To expand on that, imagine you have 4 files of lengths 10, 15, 5, and 16 bytes. Adding these files to a FileSet in that order, you get a FileSet that may be visualized like so.

 File # 1          2               3     4
        +----------+---------------+-----+----------------+
        | 10 bytes | 15 bytes      | 5 b | 16 bytes       |
        +----------+---------------+-----+----------------+
    Pos 1          12              28    34               51

This allows mapping an integer in the range [1, 51) to a specific file and an offset within that file. Some examples are,

+-----+------+--------+
| Pos | File | Offset |
+-----+------+--------+
| 5   | 1    | 4      |
| 6   | 1    | 5      |
| 12  | 2    | 0      |
| 30  | 3    | 2      |
| 40  | 4    | 6      |
+-----+------+--------+

As previously mentioned, each File knows the offsets within itself at which newlines occur. This makes it possible to convert an offset within that file to a line and column number.

For example, if the file contents are "foo\nbar\n", we know that newlines occur at offsets 3 and 7. This makes it easy to say offset 6 maps to line 2, column 3.

Additionally, because Pos is an integer, it is also easy to do simple arithmetic on it to move between offsets in a file.

How

An empty FileSet is created with token.NewFileSet.

fset := token.NewFileSet()

Files can be added to a FileSet with AddFile(name, base, size) where name is the name of the file (it does not have to be unique) and size is the length of the file. base is the position within the FileSet at which the range for this file starts. This will usually be -1 to indicate that the range for this file starts when the range for the previous file ends.

file1 := fset.AddFile("file1", -1, 10)  // base == 1
file2 := fset.AddFile("file2", -1, 15)  // base == 12
file3 := fset.AddFile("file3", -1, 5)   // base == 28
file4 := fset.AddFile("file4", -1, 16)  // base == 34

fmt.Println(fset.Base()) // base == 51

Once you have a File, it needs to be informed of the offsets at which new lines start. This is done by using one of the following methods.

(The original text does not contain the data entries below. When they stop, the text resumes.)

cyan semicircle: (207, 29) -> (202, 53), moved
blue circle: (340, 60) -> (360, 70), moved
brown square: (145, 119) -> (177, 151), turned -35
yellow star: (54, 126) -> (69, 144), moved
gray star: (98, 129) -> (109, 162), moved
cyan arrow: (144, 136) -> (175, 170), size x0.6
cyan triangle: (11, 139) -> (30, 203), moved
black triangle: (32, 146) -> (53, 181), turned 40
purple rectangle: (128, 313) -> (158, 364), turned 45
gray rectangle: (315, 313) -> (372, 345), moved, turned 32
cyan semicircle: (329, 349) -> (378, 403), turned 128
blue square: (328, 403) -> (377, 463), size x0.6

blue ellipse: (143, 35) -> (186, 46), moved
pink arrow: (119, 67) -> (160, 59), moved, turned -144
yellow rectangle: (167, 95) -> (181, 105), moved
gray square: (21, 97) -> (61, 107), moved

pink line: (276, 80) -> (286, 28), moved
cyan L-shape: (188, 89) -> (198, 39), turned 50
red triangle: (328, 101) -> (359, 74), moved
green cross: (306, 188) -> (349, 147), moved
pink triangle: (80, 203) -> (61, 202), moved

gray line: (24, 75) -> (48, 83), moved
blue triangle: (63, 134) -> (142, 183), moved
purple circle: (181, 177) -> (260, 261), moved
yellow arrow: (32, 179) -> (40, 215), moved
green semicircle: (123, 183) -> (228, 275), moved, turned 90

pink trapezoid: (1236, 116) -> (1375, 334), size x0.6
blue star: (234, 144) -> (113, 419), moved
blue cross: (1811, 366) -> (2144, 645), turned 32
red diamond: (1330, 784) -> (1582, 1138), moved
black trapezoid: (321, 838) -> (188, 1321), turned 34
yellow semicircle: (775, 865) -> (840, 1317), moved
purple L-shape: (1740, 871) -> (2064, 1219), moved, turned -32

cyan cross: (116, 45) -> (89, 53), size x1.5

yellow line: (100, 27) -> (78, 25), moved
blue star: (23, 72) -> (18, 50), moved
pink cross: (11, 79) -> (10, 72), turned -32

  • Multiple file.AddLine(offset) calls informing it of the offsets at which new lines start. This is what go/scanner uses as it encounters newlines while tokenizing a Go file.
  • A single file.SetLines([]int) call which accepts a series of offsets of the first characters of each line.
  • A single file.SetLinesForContent([]byte) call which looks for newlines in the provided byte slice and picks up offsets accordingly.

Note that the offset is not for the newline character but for the character immediately following that: The first character of each line.

Given a File, conversion between Pos and offset is possible with the Pos(int) and Offset(Pos) methods.

Given a File or FileSet, complete positional information (file name, line number, and column number) can be obtained with the Position(Pos) method which returns a Position struct.

Correlating positions between files

Files support recording overrides for positional information based on an offset using the AddLineColumnInfo(offset, filename, line, column) method. For any offset in a file, you can use AddLineColumnInfo to state a different file name, line number, and column number that the contents of that line correlate to.

The purpose of this API is to support error messages for issues found in generated code that correlate back to the actual source file. This is how the compiler supports //line directives.